Martin Freeman makes for an amusing foil as Watson — not quite convincing as the haunted Army vet who was wounded in Afghanistan, he nevertheless brings a watchful humanity to the proceedings, along with a dash of the cheeky humor he’s known for in projects like The Hitchhiker’s Guide to the Galaxy and Office Space. His interactions with Holmes are less buddy-buddy than Odd Couple: the master detective is too busy casting scorn on human emotions and stupidity to really take the time to build camaraderie with his new flatmate. In a decidedly postmodern twist, Freeman’s Watson may be more an enabler than a comrade, but he and Cumberbatch nevertheless enjoy the peppy repartee (which is often poked fun at as a possible sign of gay love — you certainly can’t tackle Holmes in the twenty-first century without a certain amount of nudge-nudge, wink-wink) that is essential in any representation of the Holmes-Watson partnership. Likewise, the modern London setting might take a little getting used to; we’re no longer in the land of poverty-stricken alleyways or mist-shrouded moors, but the faceless, glittering streets and sharply angled skyscrapers have an atmospheric menace all their own.
“I’m not a psychopath, I’m a high–functioning sociopath; do your research.”
— Benedict Cumberbatch, Sherlock
“A Study in Pink” gets the series off to a fine start, with a sterling appearance by Philip Davis as the unlikely villain of the piece. “The Blind Banker” is unfortunately a step down in all departments, resorting to perils-of-Pauline predicaments and Fu Manchu stereotypes that were hoary fifty years ago and now seem hopelessly out-of-date amid the zippy modern settings and cinematography (tellingly, it’s the one episode neither Gatiss or Moffat wrote).

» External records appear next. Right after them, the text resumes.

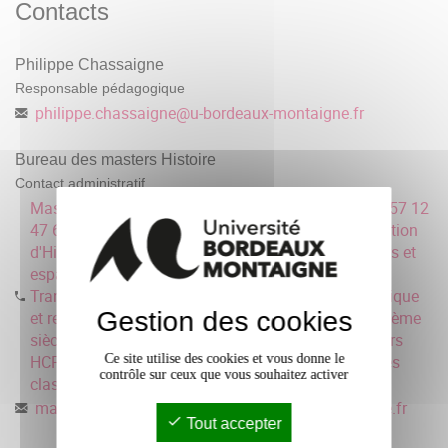
Contacts
Philippe Chassaigne
Responsable pédagogique
philippe.chassaigne
@
u-bordeaux-montaigne.fr
Bureau des masters Histoire
Contact administratif
Master religions et sociétés (présentiel et FAD) : 05 57 12
47 66 MEEF 2 Histoire géo, DU prépa capes, Agrégation
d'Histoire : 05 57 12 67 53 Masters HMMC (Pouvoirs et
espaces politiques; sociétés et cultures urbaines,
Transition, innovation et environnement et Géopolitique
Gestion des cookies
et relations internationales du XVIème siècle au XXIème
siècle), Etudes sur la Guerre : 05 57 12 62 72 Masters
HCP (Histoire ancienne, Etudes médiévales et Lettres
Ce site utilise des cookies et vous donne le
contrôle sur ceux que vous souhaitez activer
classiques) : 05 57 12 44 74
master-humanites-histoire
@
u-bordeaux-montaigne.fr
Tout accepter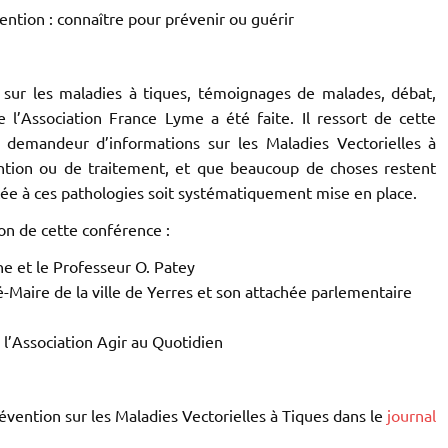
ention : connaître pour prévenir ou guérir
s sur les maladies à tiques, témoignages de malades, débat,
 l’Association France Lyme a été faite. Il ressort de cette
s demandeur d’informations sur les Maladies Vectorielles à
ention ou de traitement, et que beaucoup de choses restent
tée à ces pathologies soit systématiquement mise en place.
on de cette conférence :
e et le Professeur O. Patey
Maire de la ville de Yerres et son attachée parlementaire
’Association Agir au Quotidien
vention sur les Maladies Vectorielles à Tiques dans le
journal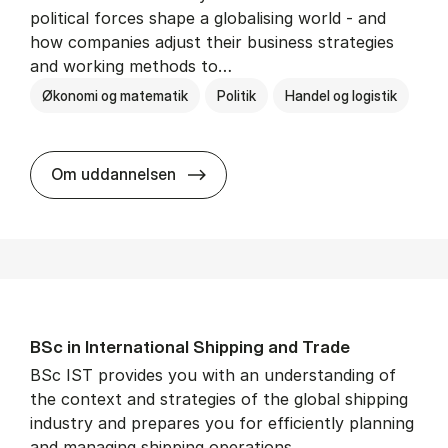
political forces shape a globalising world - and
how companies adjust their business strategies
and working methods to…
Økonomi og matematik
Politik
Handel og logistik
BSc in In­ter­na­tion­al Busi­ness an
Om uddannelsen
BSc in In­ter­na­tion­al Ship­ping and Trade
BSc IST provides you with an understanding of
the context and strategies of the global shipping
industry and prepares you for efficiently planning
and managing shipping operations.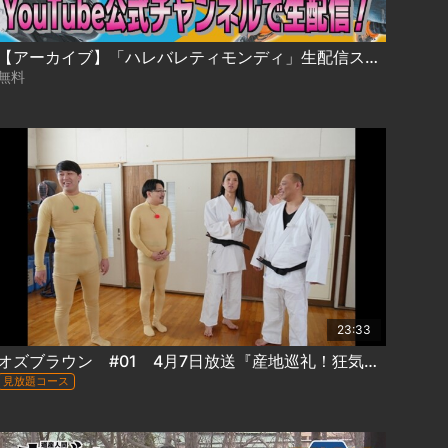
【アーカイブ】「ハレバレティモンディ」生配信スペシャル！
無料
23:33
オズブラウン #01 4月7日放送『産地巡礼！狂気芸人トム・ブラウンのルーツ札幌東区探訪(前編)』
見放題コース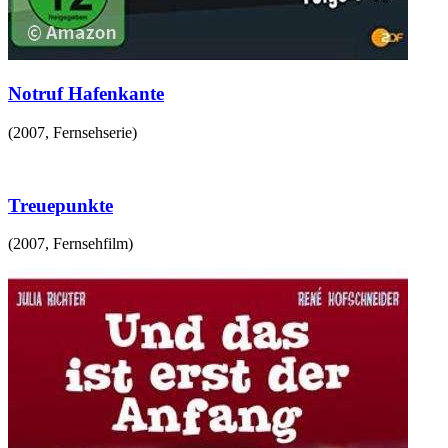
Notruf Hafenkante
(
2007
,
Fernsehserie
)
Treuepunkte
(
2007
,
Fernsehfilm
)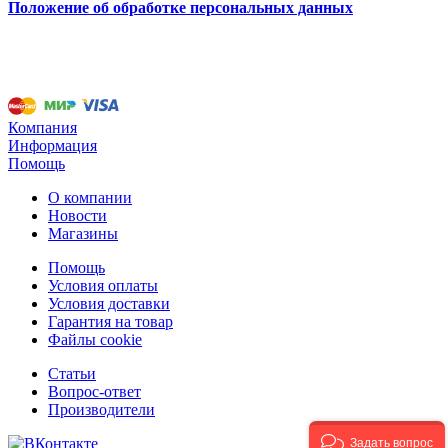
Положение об обработке персональных данных
Компания
Информация
Помощь
О компании
Новости
Магазины
Помощь
Условия оплаты
Условия доставки
Гарантия на товар
Файлы cookie
Статьи
Вопрос-ответ
Производители
Задать вопрос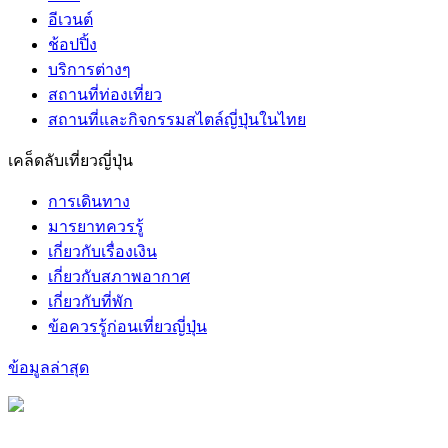
อีเวนต์
ช้อปปิ้ง
บริการต่างๆ
สถานที่ท่องเที่ยว
สถานที่และกิจกรรมสไตล์ญี่ปุ่นในไทย
เคล็ดลับเที่ยวญี่ปุ่น
การเดินทาง
มารยาทควรรู้
เกี่ยวกับเรื่องเงิน
เกี่ยวกับสภาพอากาศ
เกี่ยวกับที่พัก
ข้อควรรู้ก่อนเที่ยวญี่ปุ่น
ข้อมูลล่าสุด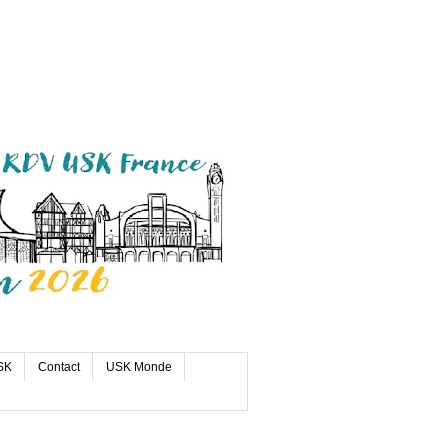
SK
Contact
USK Monde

The final cliffhanger episode “The Great Game” shows off the strengths and weaknesses of the series all at once. As Sherlock races against time to stop a mad bomber, his intuitive skills placed in a thoroughly modern context, the story is riveting, but Moffat and Gatiss are a bit too eager to please the current Zeitgeist, and the reveal of Professor Moriarty (Andrew Scott), Holmes’s archnemesis, comes off as an outtake from Dark Knight, with Moriarty cackling and pontificating on the random nature of evil like a Joker without the clown makeup and facial scars. (Need we mention that the Napoleon of Crime finds Holmes rather sexy?) Still, it’s a fine tightrope to walk when you’re trying to be faithful and topical at the same time, and for the most part Moffat and Gatiss negotiate that line with finesse. With more Holmes episodes on the way, one hopes they continue that trend, and maintain their trust in the original material — it’s certainly served a horde of interpreters well in the past.